═══ Data section ═══

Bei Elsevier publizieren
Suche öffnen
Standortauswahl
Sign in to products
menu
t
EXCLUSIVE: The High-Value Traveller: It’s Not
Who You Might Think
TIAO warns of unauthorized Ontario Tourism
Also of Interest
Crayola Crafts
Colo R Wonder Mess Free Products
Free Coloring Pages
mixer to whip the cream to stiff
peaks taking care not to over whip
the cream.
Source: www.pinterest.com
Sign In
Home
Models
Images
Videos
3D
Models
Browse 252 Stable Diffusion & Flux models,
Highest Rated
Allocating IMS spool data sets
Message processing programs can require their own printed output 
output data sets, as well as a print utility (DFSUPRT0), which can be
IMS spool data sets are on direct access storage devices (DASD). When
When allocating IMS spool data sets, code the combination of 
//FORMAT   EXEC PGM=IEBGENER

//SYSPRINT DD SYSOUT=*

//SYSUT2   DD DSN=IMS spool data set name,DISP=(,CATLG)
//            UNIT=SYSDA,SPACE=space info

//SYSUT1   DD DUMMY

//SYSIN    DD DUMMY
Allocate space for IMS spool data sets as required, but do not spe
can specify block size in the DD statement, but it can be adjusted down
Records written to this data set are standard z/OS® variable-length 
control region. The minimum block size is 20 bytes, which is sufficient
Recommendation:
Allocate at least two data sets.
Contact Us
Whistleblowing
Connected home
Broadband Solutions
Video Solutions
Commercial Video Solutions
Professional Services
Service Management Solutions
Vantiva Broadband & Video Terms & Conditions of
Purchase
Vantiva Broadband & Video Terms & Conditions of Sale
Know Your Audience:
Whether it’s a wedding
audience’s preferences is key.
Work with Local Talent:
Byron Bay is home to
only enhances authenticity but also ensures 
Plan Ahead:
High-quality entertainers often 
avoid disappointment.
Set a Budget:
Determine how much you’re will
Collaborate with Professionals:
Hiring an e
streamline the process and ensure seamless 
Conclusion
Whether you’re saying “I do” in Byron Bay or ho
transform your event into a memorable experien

═══

- **Task requirements**: From the first line of the listing above to the line with "mixer to whip the cream to stiff", please transcribe each line exactly, both ends included, and nothing beyond that.

- **Output of the exercise**:
Bei Elsevier publizieren
Suche öffnen
Standortauswahl
Sign in to products
menu
t
EXCLUSIVE: The High-Value Traveller: It’s Not
Who You Might Think
TIAO warns of unauthorized Ontario Tourism
Also of Interest
Crayola Crafts
Colo R Wonder Mess Free Products
Free Coloring Pages
mixer to whip the cream to stiff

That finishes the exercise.